I consider it arguable that, if it is a genuine requirement of an applicant’s occupation that he or she have use of a weapon for personal protection, s 11(c) may be satisfied. First, each of Osborne and Bergmann were based on the weapons legislation in the respective states of New South Wales and Western Australia which expressly provided that an applicant does not have a genuine reason for possessing or using a firearm if the applicant intends to possess or use the firearm for, amongst other things, “personal protection”. No corresponding provision appears in [Queensland’s Weapons] Act. Secondly, in my view, it is at least arguable that personal protection as part of occupational health and safety is not mutually exclusive with possession of a weapon being an occupational requirement (including an occupational requirement for rural purposes).

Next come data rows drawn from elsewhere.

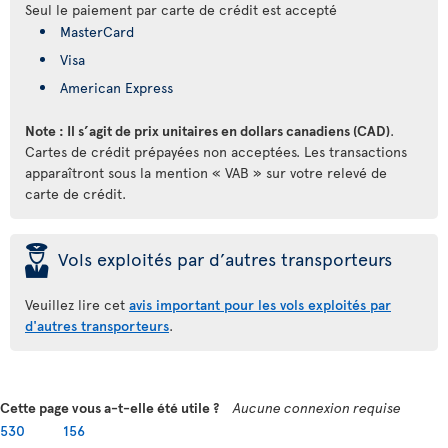
Seul le paiement par carte de crédit est accepté
MasterCard
Visa
American Express
Note : Il s’agit de prix unitaires en dollars canadiens (CAD)
.
Cartes de crédit prépayées non acceptées. Les transactions
apparaîtront sous la mention « VAB » sur votre relevé de
carte de crédit.
þ
Vols exploités par d’autres transporteurs
Veuillez lire cet
avis important pour les vols exploités par
d'autres transporteurs
.
Cette page vous a-t-elle été utile ?
Aucune connexion requise
530
156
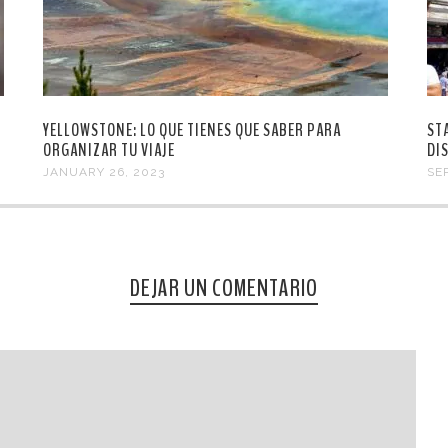
YELLOWSTONE: LO QUE TIENES QUE SABER PARA
ST
ORGANIZAR TU VIAJE
DI
JANUARY 26, 2023
SE
DEJAR UN COMENTARIO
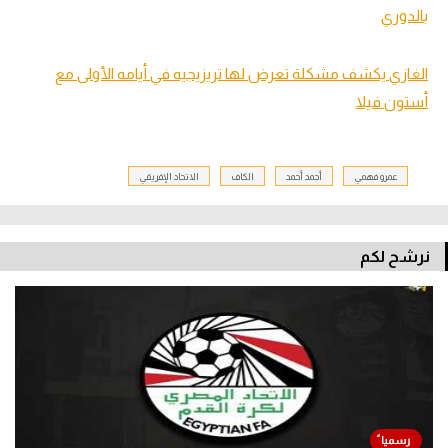
بالدوري
الغازي يكشف مشكلة تعرض لها تريزيجيه في أيامه الأولى مع
أستون فيلا
عمرو فهمي
أحمد أحمد
الكاف
الاتحاد الإفريقي
نرشح لكم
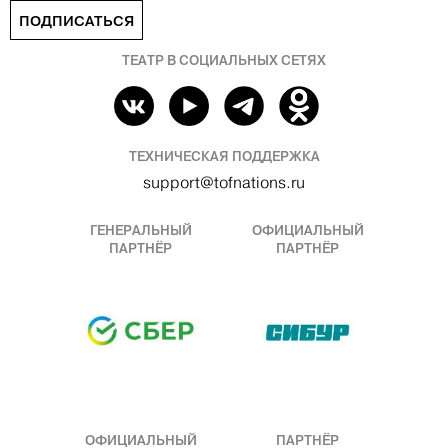
ПОДПИСАТЬСЯ
ТЕАТР В СОЦИАЛЬНЫХ СЕТЯХ
ТЕХНИЧЕСКАЯ ПОДДЕРЖКА
support@tofnations.ru
ГЕНЕРАЛЬНЫЙ
ОФИЦИАЛЬНЫЙ
ПАРТНЁР
ПАРТНЁР
ОФИЦИАЛЬНЫЙ
ПАРТНЁР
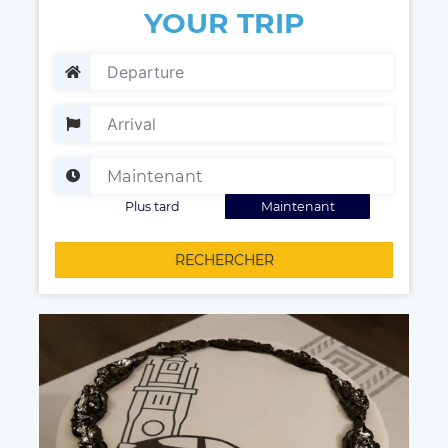
YOUR TRIP
Plus tard
Maintenant
RECHERCHER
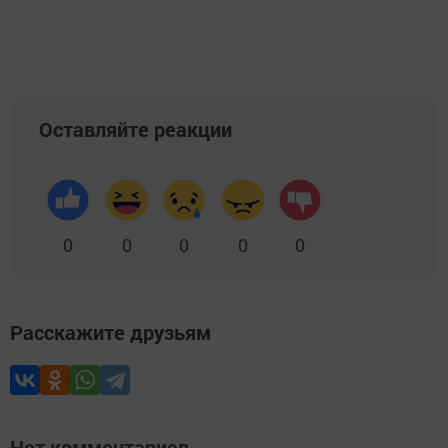
Оставляйте реакции
0
0
0
0
0
Расскажите друзьям
Нет комментариев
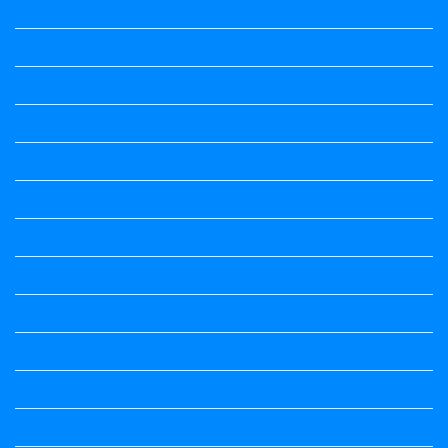
Maths
Maths notes
Maths Notes
Maths Notes
Maths Notes
Optional Kannada
political Science
Political Science
Prabandha
Question Paper
Question Paper
Question Paper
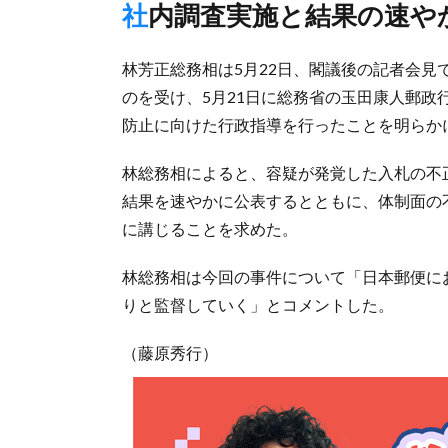
社内調査実施と結果の速
林芳正総務相は5月22日、閣議後の記者会
のを受け、5月21日に総務省の玉田康人郵
防止に向けた行政指導を行ったことを明らか
林総務相によると、容疑が発覚した入札の不
結果を速やかに公表するとともに、体制面の
に講じることを求めた。
林総務相は今回の事件について「日本郵便に
りと監督していく」とコメントした。
（藤原秀行）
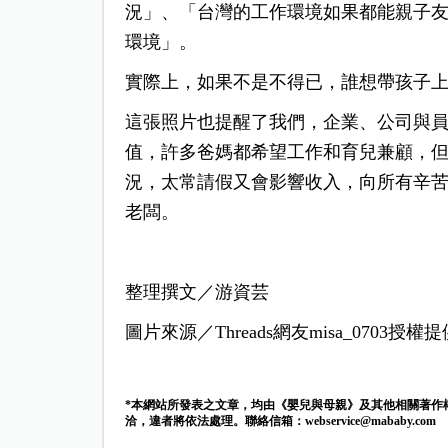
況」、「台灣的工作環境如果都能親子
環境」。
實際上，如果不是不得已，誰想帶孩子
這張照片也提醒了我們，企業、公司與
值，許多爸媽都希望工作和育兒兼顧，
況，太常請假又會影響收入，向所有辛
老闆。
整理撰文／游資芸
圖片來源／Threads網友misa_0703授權提
*本網站所發表之文章，均由《嬰兒與母親》及其他相關著作
洽，違者將依法處理。聯絡信箱：
webservice@mababy.com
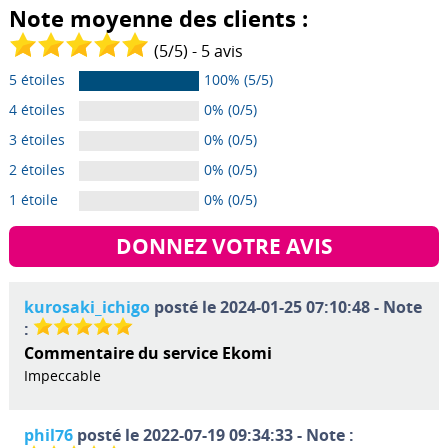
Note moyenne des clients :
(
5
/
5
) -
5
avis
5 étoiles
100% (5/5)
4 étoiles
0% (0/5)
3 étoiles
0% (0/5)
2 étoiles
0% (0/5)
1 étoile
0% (0/5)
DONNEZ VOTRE AVIS
kurosaki_ichigo
posté le 2024-01-25 07:10:48 - Note
:
Commentaire du service Ekomi
Impeccable
phil76
posté le 2022-07-19 09:34:33 - Note :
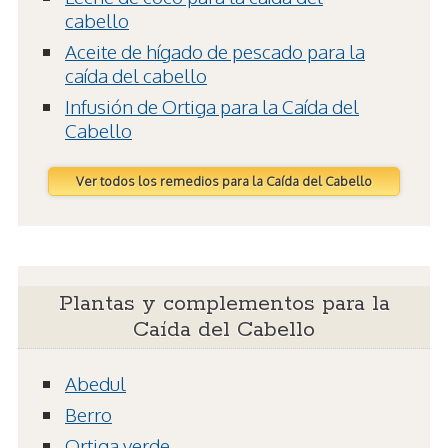
cabello
Aceite de hígado de pescado para la
caída del cabello
Infusión de Ortiga para la Caída del
Cabello
Ver todos los remedios para la Caída del Cabello
Plantas y complementos para la
Caída del Cabello
Abedul
Berro
Ortiga verde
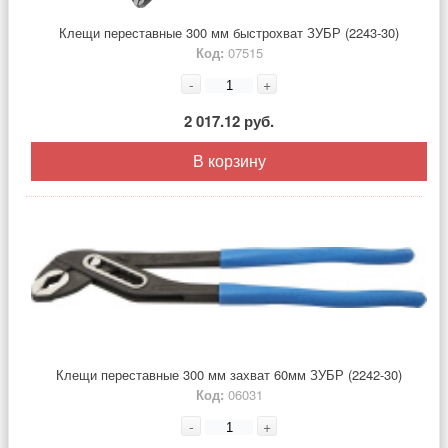
Клещи переставные 300 мм быстрохват ЗУБР (2243-30)
Код:
07515
-
+
2 017.12 руб.
В корзину
Клещи переставные 300 мм захват 60мм ЗУБР (2242-30)
Код:
06031
-
+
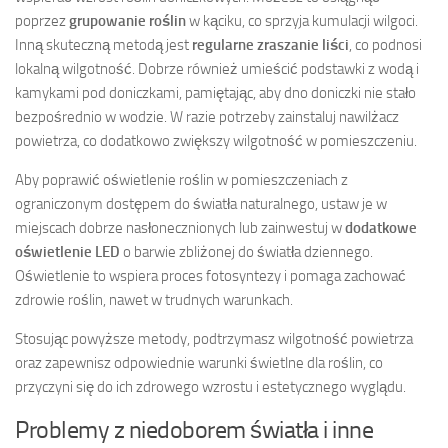
poprzez
grupowanie roślin
w kąciku, co sprzyja kumulacji wilgoci.
Inną skuteczną metodą jest
regularne zraszanie liści
, co podnosi
lokalną wilgotność. Dobrze również umieścić podstawki z wodą i
kamykami pod doniczkami, pamiętając, aby dno doniczki nie stało
bezpośrednio w wodzie. W razie potrzeby zainstaluj nawilżacz
powietrza, co dodatkowo zwiększy wilgotność w pomieszczeniu.
Aby poprawić oświetlenie roślin w pomieszczeniach z
ograniczonym dostępem do światła naturalnego, ustaw je w
miejscach dobrze nasłonecznionych lub zainwestuj w
dodatkowe
oświetlenie LED
o barwie zbliżonej do światła dziennego.
Oświetlenie to wspiera proces fotosyntezy i pomaga zachować
zdrowie roślin, nawet w trudnych warunkach.
Stosując powyższe metody, podtrzymasz wilgotność powietrza
oraz zapewnisz odpowiednie warunki świetlne dla roślin, co
przyczyni się do ich zdrowego wzrostu i estetycznego wyglądu.
Problemy z niedoborem światła i inne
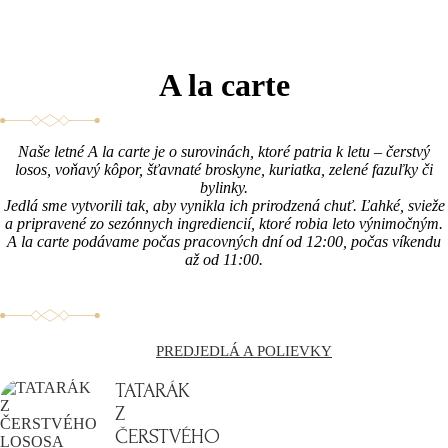
A la carte
Naše letné A la carte je o surovinách, ktoré patria k letu – čerstvý
losos, voňavý kôpor, šťavnaté broskyne, kuriatka, zelené fazuľky či
bylinky.
Jedlá sme vytvorili tak, aby vynikla ich prirodzená chuť. Ľahké, svieže
a pripravené zo sezónnych ingrediencií, ktoré robia leto výnimočným.
A la carte podávame počas pracovných dní od 12:00, počas víkendu
až od 11:00.
PREDJEDLÁ A POLIEVKY
TATARÁK
Z
ČERSTVÉHO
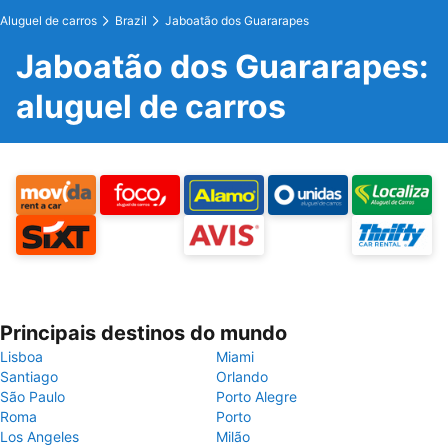
Aluguel de carros
Brazil
Jaboatão dos Guararapes
Jaboatão dos Guararapes:
aluguel de carros
Principais destinos do mundo
Lisboa
Miami
Santiago
Orlando
São Paulo
Porto Alegre
Roma
Porto
Los Angeles
Milão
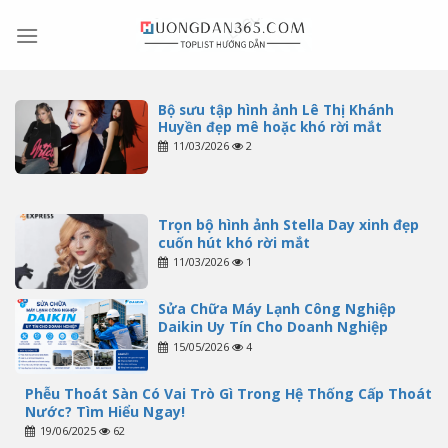
Skip
to
content
Bộ sưu tập hình ảnh Lê Thị Khánh
Huyền đẹp mê hoặc khó rời mắt
11/03/2026
2
Trọn bộ hình ảnh Stella Day xinh đẹp
cuốn hút khó rời mắt
11/03/2026
1
Sửa Chữa Máy Lạnh Công Nghiệp
Daikin Uy Tín Cho Doanh Nghiệp
15/05/2026
4
Phễu Thoát Sàn Có Vai Trò Gì Trong Hệ Thống Cấp Thoát
Nước? Tìm Hiểu Ngay!
19/06/2025
62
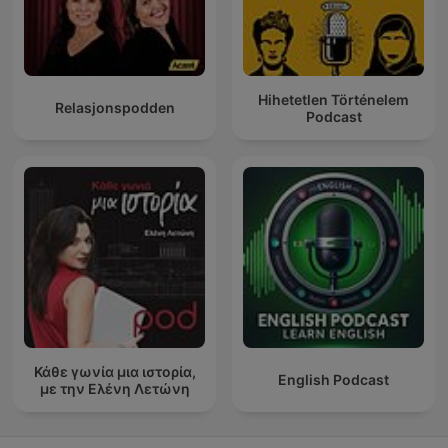
Hihetetlen Történelem
Relasjonspodden
Podcast
Κάθε γωνία μια ιστορία,
English Podcast
με την Ελένη Λετώνη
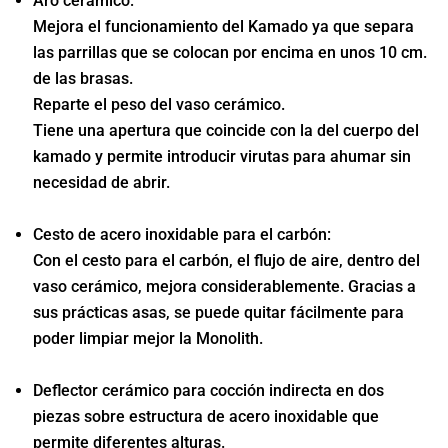
Aro cerámico:
Mejora el funcionamiento del Kamado ya que separa
las parrillas que se colocan por encima en unos 10 cm.
de las brasas.
Reparte el peso del vaso cerámico.
Tiene una apertura que coincide con la del cuerpo del
kamado y permite introducir virutas para ahumar sin
necesidad de abrir.
Cesto de acero inoxidable para el carbón:
Con el cesto para el carbón, el flujo de aire, dentro del
vaso cerámico, mejora considerablemente. Gracias a
sus prácticas asas, se puede quitar fácilmente para
poder limpiar mejor la Monolith.
Deflector cerámico para cocción indirecta en dos
piezas sobre estructura de acero inoxidable que
permite diferentes alturas.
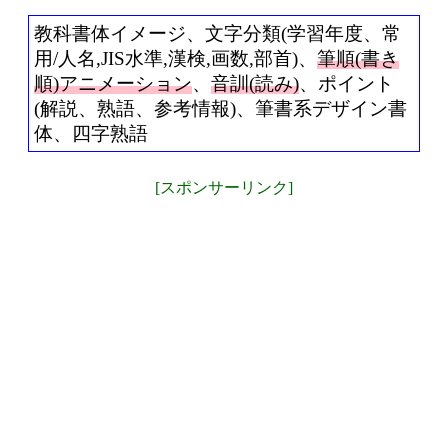
教科書体イメージ、文字分類(学習年度、常
用/人名,JIS水準,漢検,画数,部首)、
筆順(書き
順)アニメーション
、
音訓(読み)
、ポイント
(解説、熟語、参考情報)、筆書系デザイン書
体、四字熟語
[スポンサーリンク]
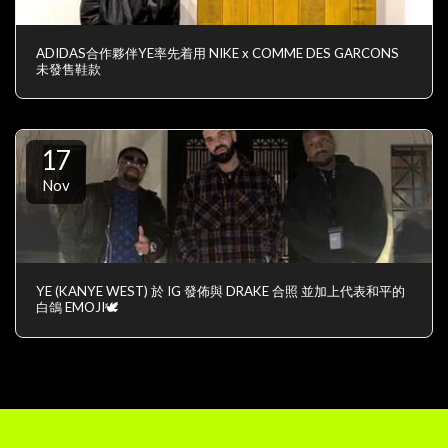
ADIDAS合作夥伴YE率先着用 NIKE x COMME DES GARCONS
未發售鞋款
17
Nov
YE (KANYE WEST) 於 IG 發佈與 DRAKE 合照 並加上代表和平的
白鴿 EMOJI🕊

However, a decision on this issue should await a subsequent case where the issue is squarely raised for determination.

No doubt a case will eventually emerge that directly raises the issue of personal protection from animals in an occupational context.  But you would’ve thought that there could be no animal more dangerous than a salty!  In any case, the Tribunal appears to look favourably on the argument that personal protection from animal attacks is a legitimate OH&S issue with real relevance to occupational pistol licenses.

Sufficiency of a pistol

The Tribunal spent a lot of time dismantling the Weapons Licensing argument that a .357 pistol is unsuitable against crocodiles and that a rifle that could only be operated with two hands was a better defence.  Even when one of your arms might already be in a crocodile’s mouth…

We should pause to remember that a few years ago Queensland Police engaged the Department of Agriculture’s test facility at Warwick to trial their QPS’s .40 Glock for its suitability in putting down cattle.  They found it worked well (see RTI/18258):

Running this sort of ‘suitability’ argument against applicants is sailing pretty close to breaching Queensland’s model litigant rules.  Those rules (are supposed to) limit how government agencies behave in litigation.  They demand agencies:

  1. Don’t run arguments they know to be unsustainable, and
  2. Don’t make applicants work to prove things the agency already knows to be true.

In our experience, Weapons Licensing don’t seem anxious to observe the spirit of the model litigant rules.  They seem to figure that they’re entitled to be an unlimited font of argument and they throw a lot against the wall in the hope some of it sticks.